Teaching Phonological Awareness, an Essential Skill for Literacy Success

One of the first things young children do when beginning to learn a language is listen to the sounds being spoken and try to determine how those sounds go together to form words. This ability to hear those sounds that make up words is called phonological awareness. Considered one of the best predictors of future reading success, phonological awareness is critical to becoming a successful speaker, reader and writer.

The following concepts, which are commonly used by educators in the classroom and taught throughout the GrapeSEED program, are examples of phonological awareness skills. Shared reading is the perfect time to practice these skills, and research has shown that doing so can help young at-risk students improve significantly in their preliteracy skills. We have also included some great activities that can be done in the classroom as well as at home with your child while enjoying nursery rhymes or a bedtime story together. Plus it reinforces what her teachers are doing in school!

Rhyming and Alliteration

Through rhyming and alliteration, young children begin to hear and notice sounds that are similar in multiple words.

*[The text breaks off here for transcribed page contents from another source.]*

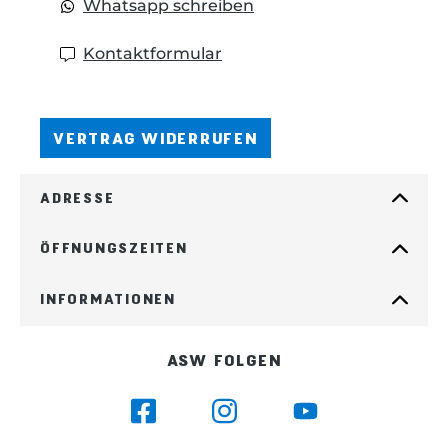
Whatsapp schreiben
Kontaktformular
VERTRAG WIDERRUFEN
ADRESSE
ÖFFNUNGSZEITEN
INFORMATIONEN
ASW FOLGEN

This helps them understand that words are broken down into separate sounds. Alliteration helps children focus on beginning sounds while rhyming helps them focus on the ending sounds in words.

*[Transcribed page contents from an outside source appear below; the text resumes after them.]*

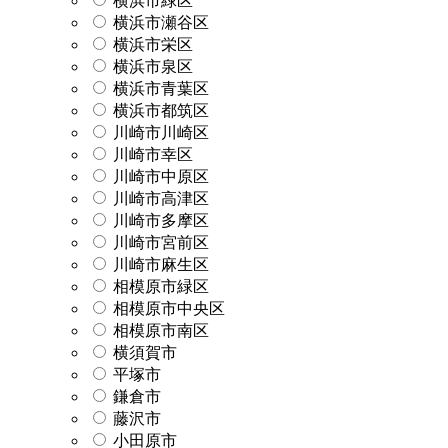
横浜市緑区
横浜市瀬谷区
横浜市栄区
横浜市泉区
横浜市青葉区
横浜市都筑区
川崎市川崎区
川崎市幸区
川崎市中原区
川崎市高津区
川崎市多摩区
川崎市宮前区
川崎市麻生区
相模原市緑区
相模原市中央区
相模原市南区
横須賀市
平塚市
鎌倉市
藤沢市
小田原市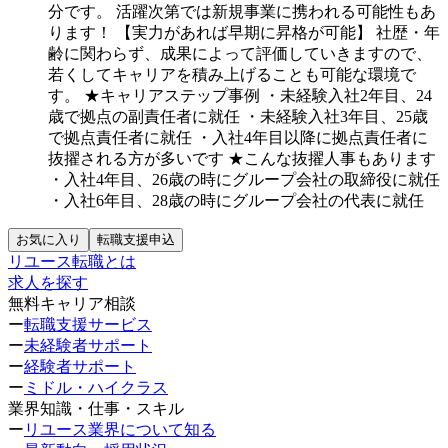
分です。
活躍次第では新規事業に携われる可能性もあ
ります！
【実力があれば早期に昇格が可能】
社歴・年
齢に関わらず、成果によって評価していきますので、
若くしてキャリアを積み上げることも可能な環境で
す。
★キャリアステップ事例
・未経験入社2年目、24
歳で拠点の副責任者に就任
・未経験入社3年目、25歳
で拠点責任者に就任
・入社4年目以降に拠点責任者に
抜擢される方が多いです
★こんな抜擢人事もあります
・入社4年目、26歳の時にグループ会社の取締役に就任
・入社6年目、28歳の時にグループ会社の代表に就任
お気に入り
転職支援申込
リユース転職とは
求人を探す
無料キャリア相談
ー
転職支援サービス
ー
未経験者サポート
ー
経験者サポート
ー
ミドル・ハイクラス
業界知識・仕事・スキル
ー
リユース業界について知る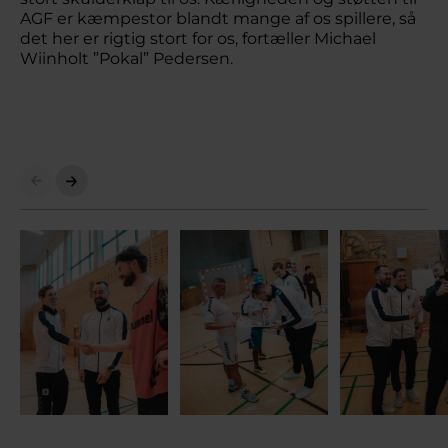
AGF er kæmpestor blandt mange af os spillere, så
det her er rigtig stort for os, fortæller Michael
Wiinholt ”Pokal” Pedersen.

During shared reading, teachers can carefully select poems, songs, and stories that have words that rhyme or use alliteration to focus on these skills. Students can use highlighting tape, wikki stix, or framing (using their fingers to “single out” the focus letter) to highlight the words that rhyme or, in an alliteration example, the letters of a series of words in a row that have the same first consonant sound as in “Peter Piper picked a peck of pickled peppers.”

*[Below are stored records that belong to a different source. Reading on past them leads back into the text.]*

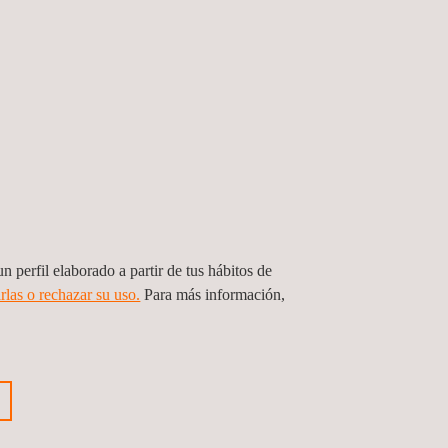
n perfil elaborado a partir de tus hábitos de
Inspección con drones |
rlas o rechazar su uso.
Para más información,
Topografía con drones
oría
Inspección de
seguridad, salud y
medio ambiente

GrapeSEED Unit 1 Shared Reading Big Book “Red” provides exposure to rhyming words.

Phoneme Segmentation

Phoneme segmentation is a subset of phonological awareness in which listeners are able to hear, identify and manipulate phonemes, the smallest units of sound that can differentiate meaning. For example, separating the spoken word “box” into three distinct phonemes, /b/, /aw/, and /ks/, requires phonemic awareness.

Teachers can choose a word from a familiar shared reading poem, song, or story to segment or “stretch out” and identify the sounds that are in the word.  For example, if the class was reading the GrapeSEED Unit 3 Shared Reading Poem “My Toy Box”, the teacher and the children would stretch out the word boxto hear that it has three sounds /b/-/aw/-/ks/ (stretch like a rubber band: “bbb” “aww” “ks”). Remember, phonemic awareness is a focus on sounds; it’s not important at this point for the child to be able to understand that the letters B-O-X make up the word box. This skill will come later.

This student finds the letter “x” in the GrapeSEED Unit 3 Shared Reading Poem “My Toy Box.”

Children can also be taught to identify how many parts are in a word. Clapping syllables such as in the word watermelon (wa-ter-mel-on) will help them learn the difference between long and short words.

Blending

Teachers can take a mystery word from a familiar poem, song, or story and teach the children how to blend the word back together. For example, if a teacher were reading GrapeSEED Unit 3 Shared Reading Poem “Yes? No?” she might stretch out /k/-/a/-/n/ so students can hear the segmented sounds in the word. Then they can try and guess the word by blending the sounds back together. Note that after teaching skills like this in isolation, it is important to reread the entire text or the portion of the text that includes the focus word with the children to shift their attention back to the meaning of the text.

Stretch out letters from a word in a shared reading poem like GrapeSEED’s Unit 3 Poem “Yes? No?” and have children blend the sounds to determine the word.